More information about Dirty COW (aka CVE-2016-5195)

Posted Oct 20, 2016 23:40 UTC (Thu) by spender (guest, #23067) [Link] (1 responses)

As am I, since it seems a ton of people were in on this embargo and sitting on the information (that they then, with the exception of RH, didn't share with the rest of the world once the embargo was over). Also, though I haven't done a super thorough investigation, it seems that the creation of the twitter account predated any public mention I could find of the vulnerability being embargoed. The link I originally pasted was the first I found, and that was already late yesterday.

-Brad

More information about Dirty COW (aka CVE-2016-5195)

Posted Oct 20, 2016 23:45 UTC (Thu) by luto (guest, #39314) [Link]

It could be someone from the wider "distros" world.
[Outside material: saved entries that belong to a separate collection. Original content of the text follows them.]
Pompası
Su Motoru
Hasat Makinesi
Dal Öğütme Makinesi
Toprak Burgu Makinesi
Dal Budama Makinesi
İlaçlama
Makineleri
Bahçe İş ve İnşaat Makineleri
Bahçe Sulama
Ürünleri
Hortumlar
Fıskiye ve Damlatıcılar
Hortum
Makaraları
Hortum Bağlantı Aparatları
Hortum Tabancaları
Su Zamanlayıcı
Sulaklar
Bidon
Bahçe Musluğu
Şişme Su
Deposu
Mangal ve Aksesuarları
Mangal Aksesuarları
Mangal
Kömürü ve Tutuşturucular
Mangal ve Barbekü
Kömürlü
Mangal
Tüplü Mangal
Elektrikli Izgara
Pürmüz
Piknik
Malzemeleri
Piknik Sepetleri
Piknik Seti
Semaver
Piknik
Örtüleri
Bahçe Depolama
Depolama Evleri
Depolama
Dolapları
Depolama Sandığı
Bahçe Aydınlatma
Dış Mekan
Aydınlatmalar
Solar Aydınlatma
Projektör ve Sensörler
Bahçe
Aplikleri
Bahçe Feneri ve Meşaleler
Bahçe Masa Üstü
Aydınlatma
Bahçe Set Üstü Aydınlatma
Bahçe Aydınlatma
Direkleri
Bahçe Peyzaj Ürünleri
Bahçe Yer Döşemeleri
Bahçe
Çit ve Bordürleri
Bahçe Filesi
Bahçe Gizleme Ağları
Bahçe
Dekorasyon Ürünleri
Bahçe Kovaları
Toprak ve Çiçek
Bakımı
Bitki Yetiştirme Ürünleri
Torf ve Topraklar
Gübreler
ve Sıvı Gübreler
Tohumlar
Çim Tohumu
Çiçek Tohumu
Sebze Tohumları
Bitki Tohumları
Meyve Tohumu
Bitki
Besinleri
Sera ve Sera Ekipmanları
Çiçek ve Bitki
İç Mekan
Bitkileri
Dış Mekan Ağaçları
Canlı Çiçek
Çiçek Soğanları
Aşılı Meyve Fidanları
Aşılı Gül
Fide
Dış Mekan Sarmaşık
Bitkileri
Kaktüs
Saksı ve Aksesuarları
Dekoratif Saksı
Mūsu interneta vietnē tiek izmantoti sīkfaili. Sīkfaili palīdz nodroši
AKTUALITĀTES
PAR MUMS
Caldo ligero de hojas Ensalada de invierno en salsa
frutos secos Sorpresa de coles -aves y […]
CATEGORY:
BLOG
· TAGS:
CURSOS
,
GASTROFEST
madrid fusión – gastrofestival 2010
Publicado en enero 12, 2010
I blew it and notified the distros list (instead of the linux-distros list) last week.

Anyway, my non-weaponized reproducer will be unembargoed Wednesday next week.

What about all the Android junk out there?

Posted Oct 21, 2016 1:44 UTC (Fri) by bojan (subscriber, #14302) [Link] (4 responses)

If that's also exploitable, there is like a billion devices to be taken over. Scary stuff. Anyone knows what is the status there?

What about all the Android junk out there?

Posted Oct 21, 2016 16:11 UTC (Fri) by zblaxell (subscriber, #26385) [Link] (3 responses)

Earlier this year there were something like 200 viable Android root exploits commercially available. So...now there's 201?

What about all the Android junk out there?

Posted Oct 21, 2016 18:50 UTC (Fri) by bojan (subscriber, #14302) [Link] (2 responses)

Wow, that bad, eh? Android sucks so badly when it comes to security, someone at Google should really get sacked for it. The nonsensical idea of throwing these releases/devices over the fence and forgetting about them truly had its days.

What about all the Android junk out there?

Posted Oct 21, 2016 20:07 UTC (Fri) by nix (subscriber, #2304) [Link]

On the upside, it does mean that even locked devices are trivially rootable.

(On the downside... including over the air, by people other than the owner.)

What about all the Android junk out there?

Posted Oct 21, 2016 22:34 UTC (Fri) by zlynx (guest, #2285) [Link]

Google does scan their app store for suspicious code and block most of it.

In my admittedly limited experience the hacked phones mostly got it through some third-party store or manually installed APK.

More information about Dirty COW (aka CVE-2016-5195)

Posted Oct 21, 2016 11:33 UTC (Fri) by arekm (guest, #4846) [Link]

Doh, 4.1 longterm is lagging again with fixes.